TRY IT — Everything from the line that contains "Find all instances of stomach." through the last line below should be transcribed exactly, except the pictures.

MATERIAL SUPPLIED —
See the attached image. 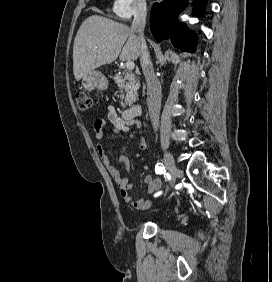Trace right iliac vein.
I'll use <instances>...</instances> for the list:
<instances>
[{
	"mask_svg": "<svg viewBox=\"0 0 272 282\" xmlns=\"http://www.w3.org/2000/svg\"><path fill=\"white\" fill-rule=\"evenodd\" d=\"M164 163H165L166 168L168 169V171L171 174V186H172L173 183L175 182V179L178 173V168L175 164V161L172 155L169 152H165L164 154Z\"/></svg>",
	"mask_w": 272,
	"mask_h": 282,
	"instance_id": "1",
	"label": "right iliac vein"
}]
</instances>
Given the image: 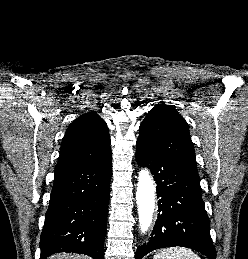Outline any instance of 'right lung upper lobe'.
Returning <instances> with one entry per match:
<instances>
[{"instance_id":"1","label":"right lung upper lobe","mask_w":248,"mask_h":259,"mask_svg":"<svg viewBox=\"0 0 248 259\" xmlns=\"http://www.w3.org/2000/svg\"><path fill=\"white\" fill-rule=\"evenodd\" d=\"M110 152V136L106 123L95 112H88L75 119L68 127L55 169L95 161Z\"/></svg>"}]
</instances>
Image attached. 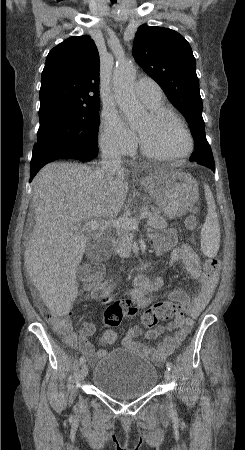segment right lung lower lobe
Wrapping results in <instances>:
<instances>
[{
    "instance_id": "obj_1",
    "label": "right lung lower lobe",
    "mask_w": 245,
    "mask_h": 450,
    "mask_svg": "<svg viewBox=\"0 0 245 450\" xmlns=\"http://www.w3.org/2000/svg\"><path fill=\"white\" fill-rule=\"evenodd\" d=\"M98 153L97 151H84V152H75V153H68V152H59V153H53L47 156L42 157L39 159L36 163H31L30 166V181L34 178V176L37 174V172L41 169V167L55 159H61V158H74L81 161H89L93 159Z\"/></svg>"
}]
</instances>
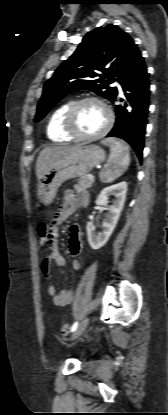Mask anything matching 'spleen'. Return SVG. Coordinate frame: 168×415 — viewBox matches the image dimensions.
<instances>
[{"mask_svg":"<svg viewBox=\"0 0 168 415\" xmlns=\"http://www.w3.org/2000/svg\"><path fill=\"white\" fill-rule=\"evenodd\" d=\"M110 147V156L104 169L99 173L102 183H111L120 177L130 164L128 145L116 138H107L101 142Z\"/></svg>","mask_w":168,"mask_h":415,"instance_id":"spleen-1","label":"spleen"}]
</instances>
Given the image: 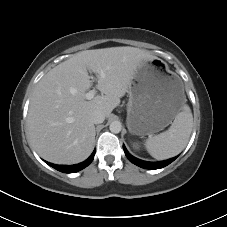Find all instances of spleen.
<instances>
[{
    "label": "spleen",
    "instance_id": "obj_1",
    "mask_svg": "<svg viewBox=\"0 0 227 227\" xmlns=\"http://www.w3.org/2000/svg\"><path fill=\"white\" fill-rule=\"evenodd\" d=\"M193 128V116L188 105H184L170 128L145 142V147L152 157L164 160L178 155L187 145Z\"/></svg>",
    "mask_w": 227,
    "mask_h": 227
}]
</instances>
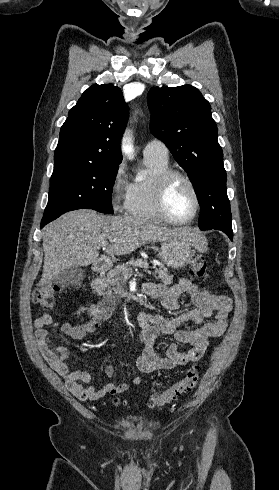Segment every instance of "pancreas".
I'll list each match as a JSON object with an SVG mask.
<instances>
[{"label": "pancreas", "instance_id": "1", "mask_svg": "<svg viewBox=\"0 0 279 490\" xmlns=\"http://www.w3.org/2000/svg\"><path fill=\"white\" fill-rule=\"evenodd\" d=\"M135 260H129L126 264H120V266H116L114 270H110L109 274H107L106 278H97L99 282H94L96 286H93L94 292L98 294V296H112V290H114L113 286H116V282L120 280V278H125L128 280L130 276H133L135 272H133ZM156 280H161L162 284H172L173 276H170L167 268L164 266H160V268H155V272H151Z\"/></svg>", "mask_w": 279, "mask_h": 490}]
</instances>
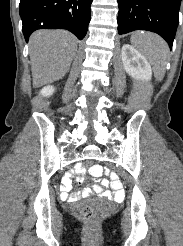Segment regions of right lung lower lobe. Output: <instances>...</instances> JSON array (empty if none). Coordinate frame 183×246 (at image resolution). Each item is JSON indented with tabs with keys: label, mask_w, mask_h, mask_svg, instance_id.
<instances>
[{
	"label": "right lung lower lobe",
	"mask_w": 183,
	"mask_h": 246,
	"mask_svg": "<svg viewBox=\"0 0 183 246\" xmlns=\"http://www.w3.org/2000/svg\"><path fill=\"white\" fill-rule=\"evenodd\" d=\"M92 0H20L19 13L26 41L37 29H65L82 40L91 19Z\"/></svg>",
	"instance_id": "98d812e1"
}]
</instances>
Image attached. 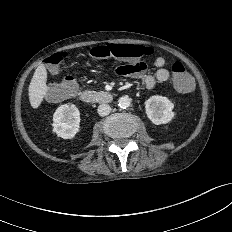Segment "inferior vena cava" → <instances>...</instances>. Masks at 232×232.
<instances>
[{
    "label": "inferior vena cava",
    "mask_w": 232,
    "mask_h": 232,
    "mask_svg": "<svg viewBox=\"0 0 232 232\" xmlns=\"http://www.w3.org/2000/svg\"><path fill=\"white\" fill-rule=\"evenodd\" d=\"M97 111L100 116H106L110 113L111 107L107 104H101L98 106Z\"/></svg>",
    "instance_id": "obj_1"
}]
</instances>
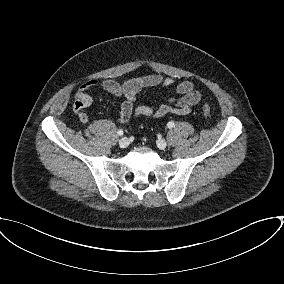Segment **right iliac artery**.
I'll list each match as a JSON object with an SVG mask.
<instances>
[{
	"label": "right iliac artery",
	"mask_w": 284,
	"mask_h": 284,
	"mask_svg": "<svg viewBox=\"0 0 284 284\" xmlns=\"http://www.w3.org/2000/svg\"><path fill=\"white\" fill-rule=\"evenodd\" d=\"M117 134L119 135V136H122L123 135V130H118V132H117Z\"/></svg>",
	"instance_id": "82829eb1"
}]
</instances>
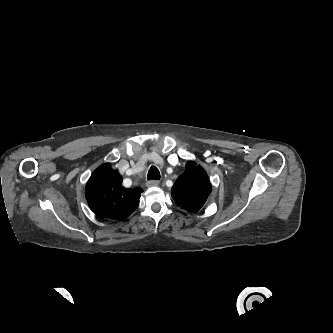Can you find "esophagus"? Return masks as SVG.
Instances as JSON below:
<instances>
[{
	"mask_svg": "<svg viewBox=\"0 0 333 333\" xmlns=\"http://www.w3.org/2000/svg\"><path fill=\"white\" fill-rule=\"evenodd\" d=\"M159 181L158 180H150L146 183L147 187H154V186H158Z\"/></svg>",
	"mask_w": 333,
	"mask_h": 333,
	"instance_id": "obj_1",
	"label": "esophagus"
}]
</instances>
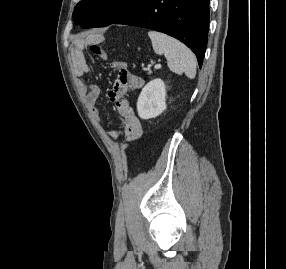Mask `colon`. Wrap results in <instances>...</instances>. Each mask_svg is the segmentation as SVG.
<instances>
[{
  "label": "colon",
  "instance_id": "1",
  "mask_svg": "<svg viewBox=\"0 0 286 269\" xmlns=\"http://www.w3.org/2000/svg\"><path fill=\"white\" fill-rule=\"evenodd\" d=\"M95 50L101 51L102 48L94 43L91 45ZM130 61H117L115 70H117V80L115 82V88H119L120 92L124 91H138V88H142L144 78H135L129 70ZM131 110H136V105H131Z\"/></svg>",
  "mask_w": 286,
  "mask_h": 269
}]
</instances>
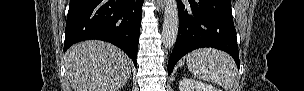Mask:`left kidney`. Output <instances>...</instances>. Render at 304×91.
Instances as JSON below:
<instances>
[{
  "label": "left kidney",
  "mask_w": 304,
  "mask_h": 91,
  "mask_svg": "<svg viewBox=\"0 0 304 91\" xmlns=\"http://www.w3.org/2000/svg\"><path fill=\"white\" fill-rule=\"evenodd\" d=\"M180 91H220L216 87L198 82L190 78H183L179 81Z\"/></svg>",
  "instance_id": "obj_1"
}]
</instances>
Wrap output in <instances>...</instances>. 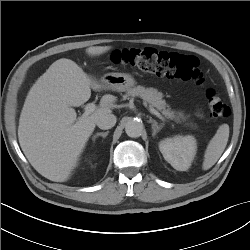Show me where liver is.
<instances>
[{"label":"liver","mask_w":250,"mask_h":250,"mask_svg":"<svg viewBox=\"0 0 250 250\" xmlns=\"http://www.w3.org/2000/svg\"><path fill=\"white\" fill-rule=\"evenodd\" d=\"M111 48L92 46L86 53L99 56ZM91 89L105 88L74 61L61 58L38 78L26 97L19 119V143L34 169L51 181L69 179L98 118L112 112L116 98L104 95L99 108L77 119L72 107L87 102Z\"/></svg>","instance_id":"obj_1"}]
</instances>
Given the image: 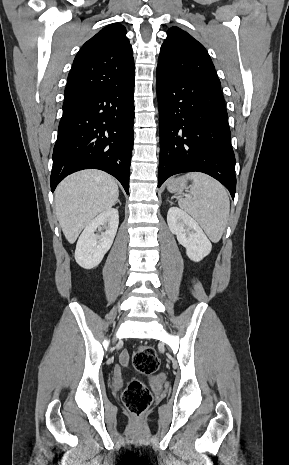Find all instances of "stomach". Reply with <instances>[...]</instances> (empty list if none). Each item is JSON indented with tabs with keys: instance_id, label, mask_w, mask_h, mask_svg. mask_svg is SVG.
<instances>
[{
	"instance_id": "obj_1",
	"label": "stomach",
	"mask_w": 289,
	"mask_h": 465,
	"mask_svg": "<svg viewBox=\"0 0 289 465\" xmlns=\"http://www.w3.org/2000/svg\"><path fill=\"white\" fill-rule=\"evenodd\" d=\"M187 187V180L171 179L167 184V189L173 193H182Z\"/></svg>"
}]
</instances>
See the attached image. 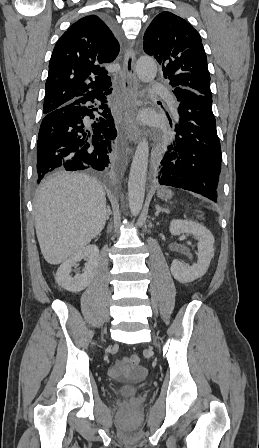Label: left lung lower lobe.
<instances>
[{
  "mask_svg": "<svg viewBox=\"0 0 259 448\" xmlns=\"http://www.w3.org/2000/svg\"><path fill=\"white\" fill-rule=\"evenodd\" d=\"M179 101L175 141L155 169L161 185L183 188L213 201L220 188L221 147L212 98L175 87Z\"/></svg>",
  "mask_w": 259,
  "mask_h": 448,
  "instance_id": "0a47b994",
  "label": "left lung lower lobe"
}]
</instances>
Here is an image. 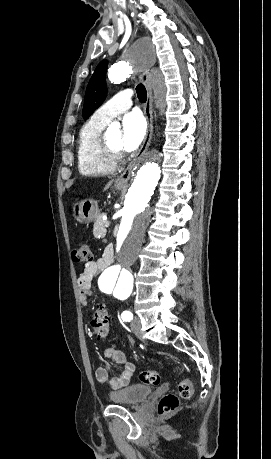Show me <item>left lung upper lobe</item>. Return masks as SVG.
<instances>
[{
  "mask_svg": "<svg viewBox=\"0 0 271 459\" xmlns=\"http://www.w3.org/2000/svg\"><path fill=\"white\" fill-rule=\"evenodd\" d=\"M107 61L103 60L96 67L86 89L84 107L82 111L83 119H87L105 100L107 87L105 74Z\"/></svg>",
  "mask_w": 271,
  "mask_h": 459,
  "instance_id": "5c2ea615",
  "label": "left lung upper lobe"
}]
</instances>
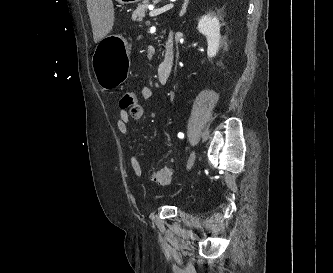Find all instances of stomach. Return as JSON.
<instances>
[{"label":"stomach","instance_id":"stomach-1","mask_svg":"<svg viewBox=\"0 0 333 273\" xmlns=\"http://www.w3.org/2000/svg\"><path fill=\"white\" fill-rule=\"evenodd\" d=\"M122 4L137 3L140 0H118ZM127 41L121 35H110L98 44L93 55L95 80L103 89H112L124 81L130 63Z\"/></svg>","mask_w":333,"mask_h":273}]
</instances>
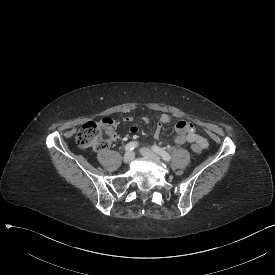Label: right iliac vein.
I'll return each mask as SVG.
<instances>
[{
  "mask_svg": "<svg viewBox=\"0 0 275 275\" xmlns=\"http://www.w3.org/2000/svg\"><path fill=\"white\" fill-rule=\"evenodd\" d=\"M134 159V153L133 152H127L123 157V162L125 164H129Z\"/></svg>",
  "mask_w": 275,
  "mask_h": 275,
  "instance_id": "right-iliac-vein-1",
  "label": "right iliac vein"
}]
</instances>
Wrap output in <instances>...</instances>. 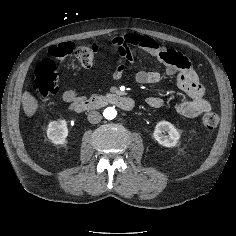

EXERCISE SOLUTION —
Find all instances of stomach. Return as JSON.
<instances>
[{"label":"stomach","instance_id":"stomach-1","mask_svg":"<svg viewBox=\"0 0 333 273\" xmlns=\"http://www.w3.org/2000/svg\"><path fill=\"white\" fill-rule=\"evenodd\" d=\"M122 4L137 3L140 0H118ZM127 41L121 35H110L98 44L93 55L95 80L103 89H112L124 81L130 63Z\"/></svg>","mask_w":333,"mask_h":273}]
</instances>
Label: right iliac vein.
I'll return each mask as SVG.
<instances>
[{
  "mask_svg": "<svg viewBox=\"0 0 275 275\" xmlns=\"http://www.w3.org/2000/svg\"><path fill=\"white\" fill-rule=\"evenodd\" d=\"M134 159V153L133 152H127L123 157V162L125 164H129Z\"/></svg>",
  "mask_w": 275,
  "mask_h": 275,
  "instance_id": "right-iliac-vein-1",
  "label": "right iliac vein"
}]
</instances>
Wrap output in <instances>...</instances>. 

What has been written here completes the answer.